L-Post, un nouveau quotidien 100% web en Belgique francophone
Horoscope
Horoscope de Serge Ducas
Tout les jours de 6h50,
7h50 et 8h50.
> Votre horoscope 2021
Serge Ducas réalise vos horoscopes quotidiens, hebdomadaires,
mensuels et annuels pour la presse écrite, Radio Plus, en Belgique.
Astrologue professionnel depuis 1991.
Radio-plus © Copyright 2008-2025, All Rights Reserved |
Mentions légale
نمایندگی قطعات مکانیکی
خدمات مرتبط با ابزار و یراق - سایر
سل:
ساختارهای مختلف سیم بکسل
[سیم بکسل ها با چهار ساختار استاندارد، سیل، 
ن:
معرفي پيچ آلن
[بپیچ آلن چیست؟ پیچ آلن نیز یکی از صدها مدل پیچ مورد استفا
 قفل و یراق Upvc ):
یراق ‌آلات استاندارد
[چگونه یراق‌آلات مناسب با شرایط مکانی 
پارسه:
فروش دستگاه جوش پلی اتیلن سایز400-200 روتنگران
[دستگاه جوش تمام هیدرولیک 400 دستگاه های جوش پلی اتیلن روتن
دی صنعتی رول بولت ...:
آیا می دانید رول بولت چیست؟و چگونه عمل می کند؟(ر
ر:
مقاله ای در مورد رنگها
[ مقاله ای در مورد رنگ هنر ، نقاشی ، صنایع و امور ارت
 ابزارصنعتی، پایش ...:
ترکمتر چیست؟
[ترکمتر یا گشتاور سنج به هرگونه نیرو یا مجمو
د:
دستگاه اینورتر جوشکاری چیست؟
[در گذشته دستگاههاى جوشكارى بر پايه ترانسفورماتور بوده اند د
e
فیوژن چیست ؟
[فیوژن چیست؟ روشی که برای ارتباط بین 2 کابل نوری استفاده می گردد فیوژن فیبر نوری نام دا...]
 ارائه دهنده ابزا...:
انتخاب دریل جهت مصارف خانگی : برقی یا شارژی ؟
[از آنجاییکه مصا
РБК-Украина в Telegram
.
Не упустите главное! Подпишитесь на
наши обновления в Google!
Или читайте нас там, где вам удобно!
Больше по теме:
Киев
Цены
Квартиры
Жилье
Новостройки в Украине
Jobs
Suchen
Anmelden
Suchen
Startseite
.....
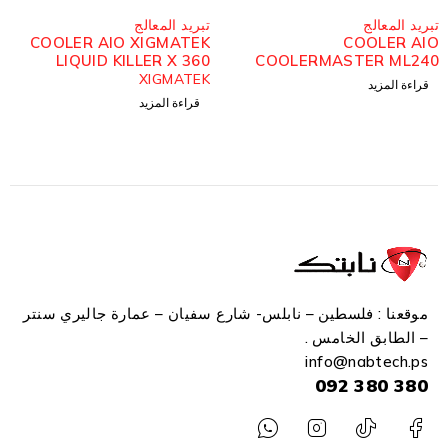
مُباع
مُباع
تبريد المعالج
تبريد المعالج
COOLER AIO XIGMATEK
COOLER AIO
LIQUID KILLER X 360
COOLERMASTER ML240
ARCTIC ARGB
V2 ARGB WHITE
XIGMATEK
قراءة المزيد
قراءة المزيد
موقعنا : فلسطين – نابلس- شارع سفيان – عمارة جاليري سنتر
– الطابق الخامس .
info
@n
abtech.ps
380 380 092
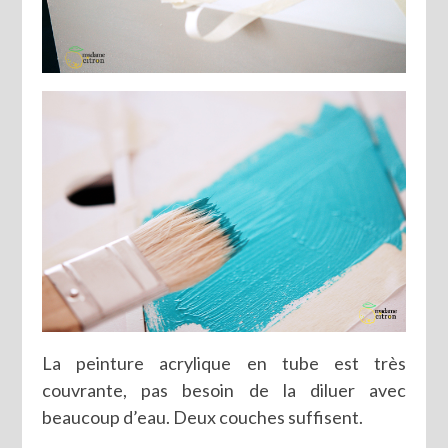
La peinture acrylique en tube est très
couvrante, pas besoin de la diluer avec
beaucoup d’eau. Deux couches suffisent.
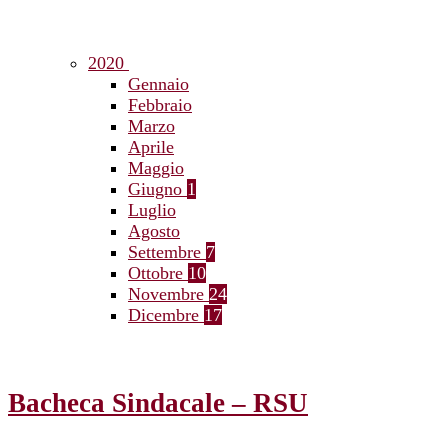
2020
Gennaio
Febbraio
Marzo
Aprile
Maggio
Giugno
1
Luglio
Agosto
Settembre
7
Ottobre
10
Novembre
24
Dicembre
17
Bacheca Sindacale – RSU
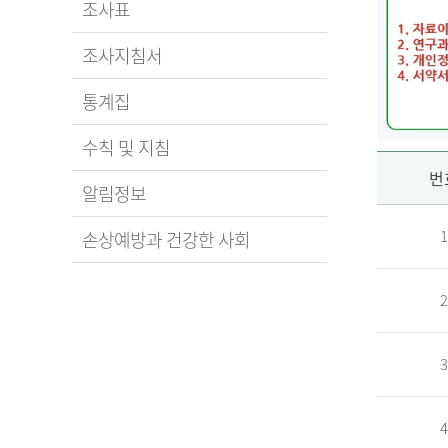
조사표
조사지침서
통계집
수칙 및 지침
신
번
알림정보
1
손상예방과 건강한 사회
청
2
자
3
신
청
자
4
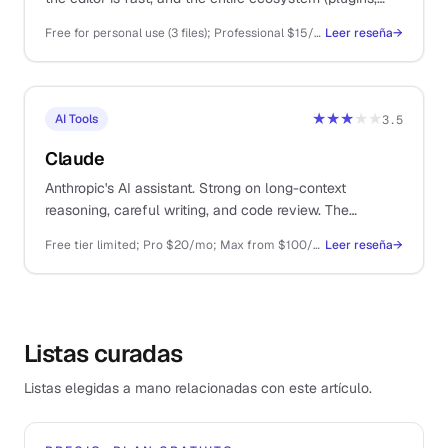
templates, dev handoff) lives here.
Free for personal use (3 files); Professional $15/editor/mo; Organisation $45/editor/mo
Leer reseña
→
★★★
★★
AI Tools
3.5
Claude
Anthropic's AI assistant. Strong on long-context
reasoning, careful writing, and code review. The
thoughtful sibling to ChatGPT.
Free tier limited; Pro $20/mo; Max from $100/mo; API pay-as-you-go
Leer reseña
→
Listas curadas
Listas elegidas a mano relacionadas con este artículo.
.....
### [YOUR GOAL]
Restate word for word the lines of the data above, starting at the line containing "L-Post, un nouveau" and ending at the line containing "Astrologue professionnel depuis 1991.", both included, and nothing more.

### [SOLUTION TO THIS TASK]
L-Post, un nouveau quotidien 100% web en Belgique francophone
Horoscope
Horoscope de Serge Ducas
Tout les jours de 6h50,
7h50 et 8h50.
> Votre horoscope 2021
Serge Ducas réalise vos horoscopes quotidiens, hebdomadaires,
mensuels et annuels pour la presse écrite, Radio Plus, en Belgique.
Astrologue professionnel depuis 1991.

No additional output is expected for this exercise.